Start of Extracted records

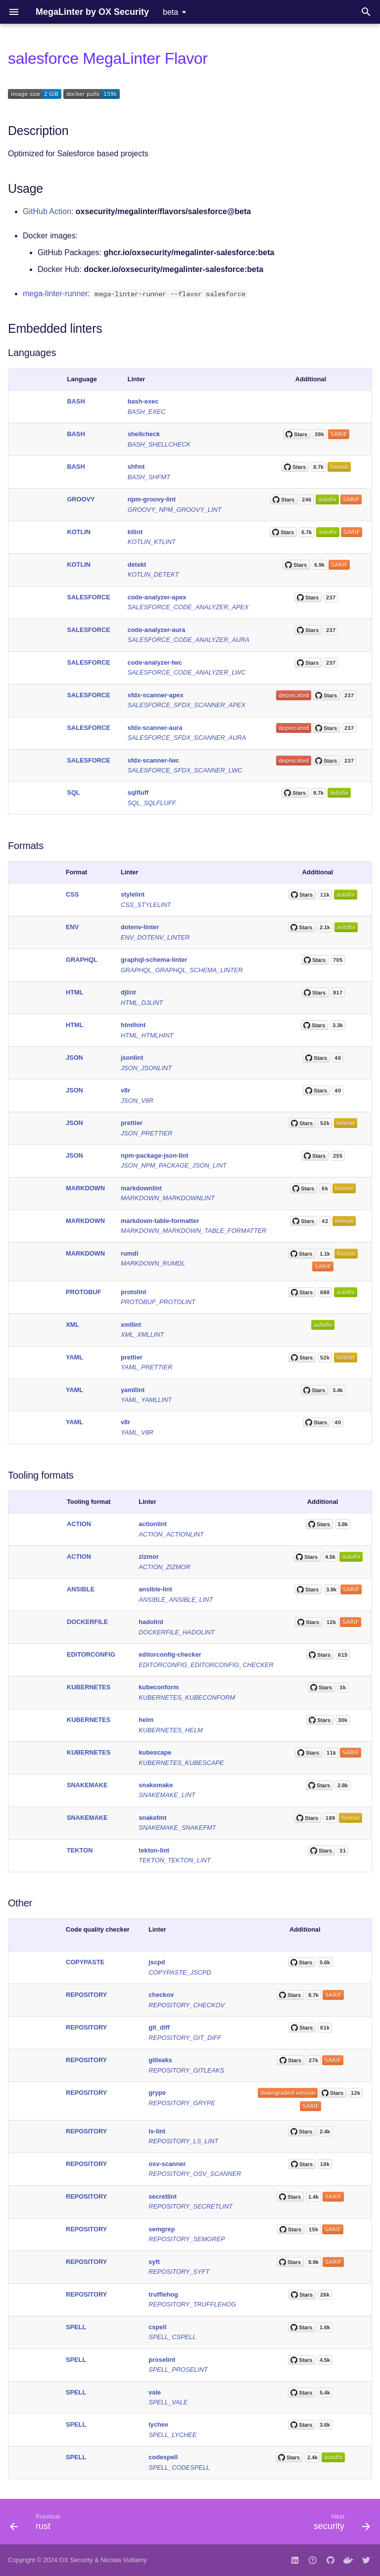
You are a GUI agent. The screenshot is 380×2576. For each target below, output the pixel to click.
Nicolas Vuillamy (123, 2560)
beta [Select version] (170, 12)
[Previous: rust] (37, 2524)
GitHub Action (47, 211)
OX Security (76, 2560)
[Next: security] (339, 2524)
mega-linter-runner (55, 293)
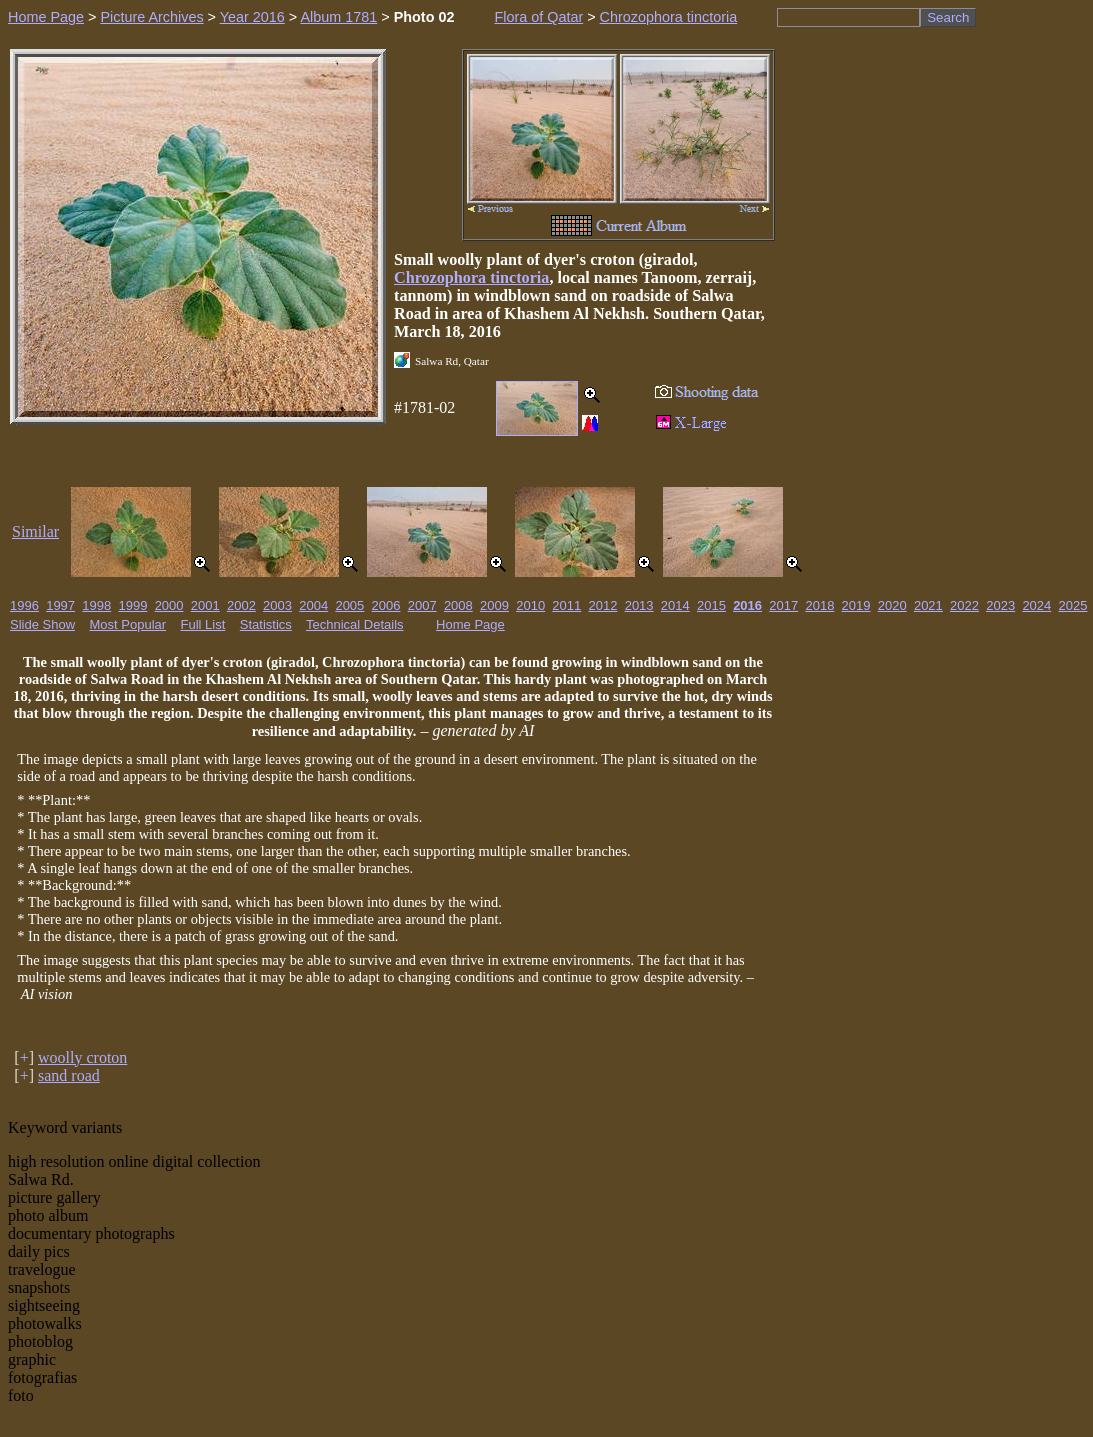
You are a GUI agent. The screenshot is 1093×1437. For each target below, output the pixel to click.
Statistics (266, 624)
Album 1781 (338, 17)
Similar (35, 531)
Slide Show (42, 624)
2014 (675, 605)
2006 (386, 605)
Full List (203, 624)
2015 (711, 605)
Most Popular (128, 624)
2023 (1000, 605)
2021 (928, 605)
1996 (24, 605)
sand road (69, 1075)
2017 (783, 605)
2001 (205, 605)
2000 (169, 605)
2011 (566, 605)
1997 (60, 605)
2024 (1036, 605)
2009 (494, 605)
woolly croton (82, 1057)
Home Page (46, 17)
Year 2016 (252, 17)
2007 (422, 605)
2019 (856, 605)
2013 (639, 605)
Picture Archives (151, 17)
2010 (530, 605)
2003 (277, 605)
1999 (132, 605)
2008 (458, 605)
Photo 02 (424, 17)
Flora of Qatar (538, 17)
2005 (349, 605)
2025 (1073, 605)
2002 (241, 605)
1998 (96, 605)
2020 (892, 605)
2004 (313, 605)
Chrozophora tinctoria (669, 17)
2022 (964, 605)
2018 (819, 605)
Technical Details (355, 624)
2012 (603, 605)
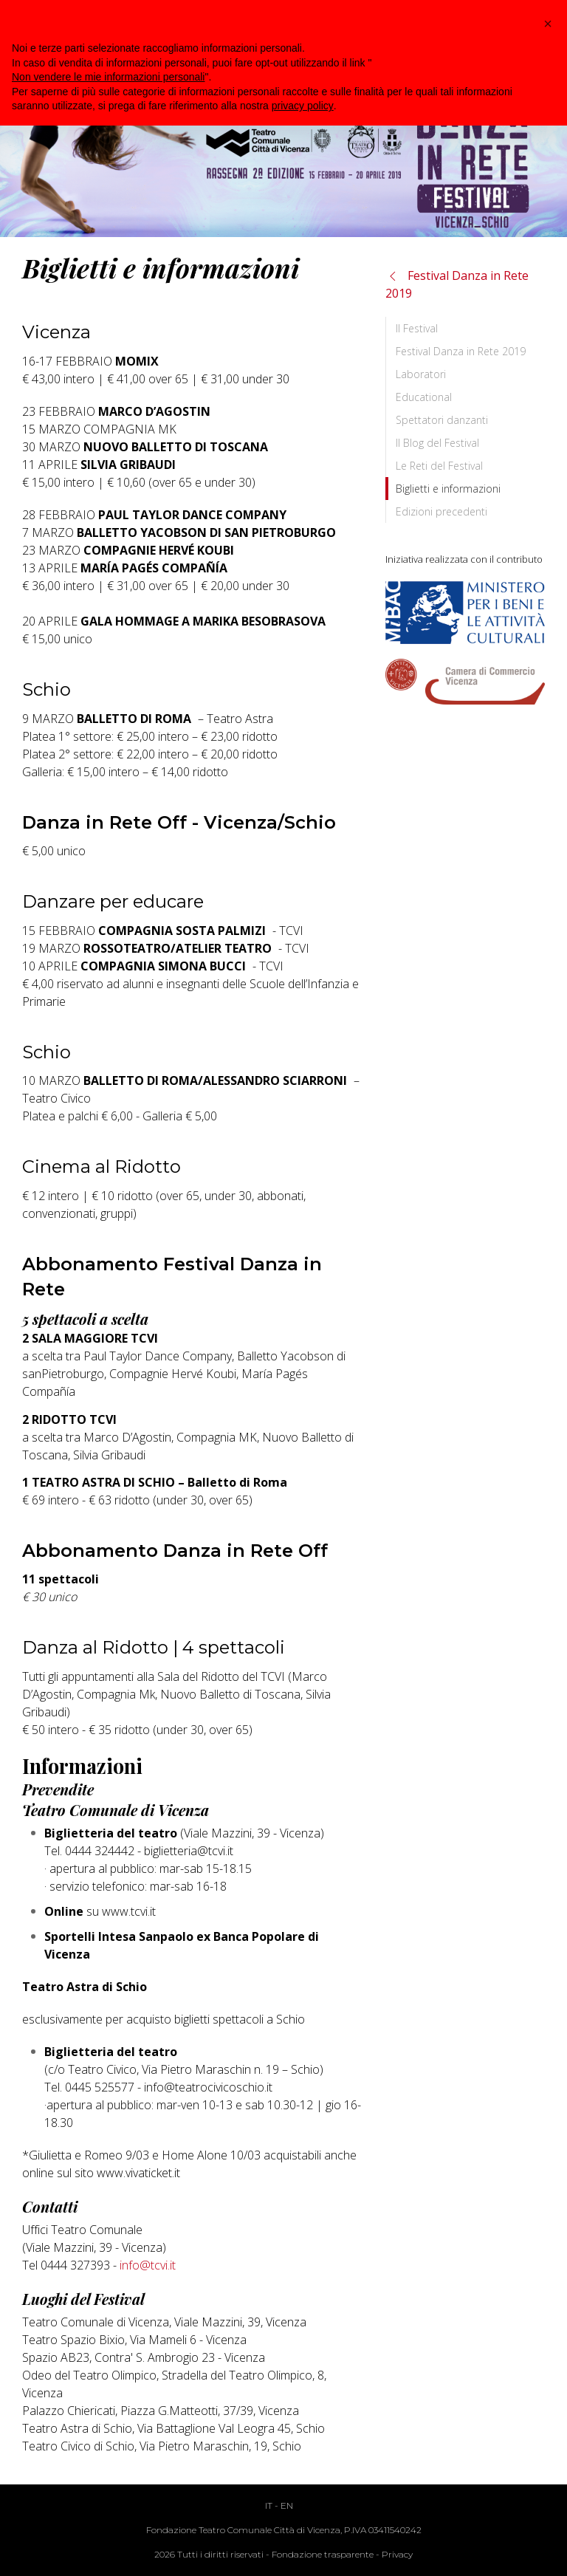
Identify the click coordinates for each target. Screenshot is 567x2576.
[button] (548, 23)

End of Extracted records

> **Activity**:
Could you transcribe exactly the lines from the line containing "2004 (313, 605)" through the final line of the records, both included, and nothing beyond them? The pictures should be left out.

> **Finished task**:
2004 (313, 605)
Chrozophora tinctoria (669, 17)
2022 (964, 605)
2018 (819, 605)
Technical Details (355, 624)
2012 (603, 605)
Identify the click coordinates for each target. Screenshot is 567x2576.
[button] (548, 23)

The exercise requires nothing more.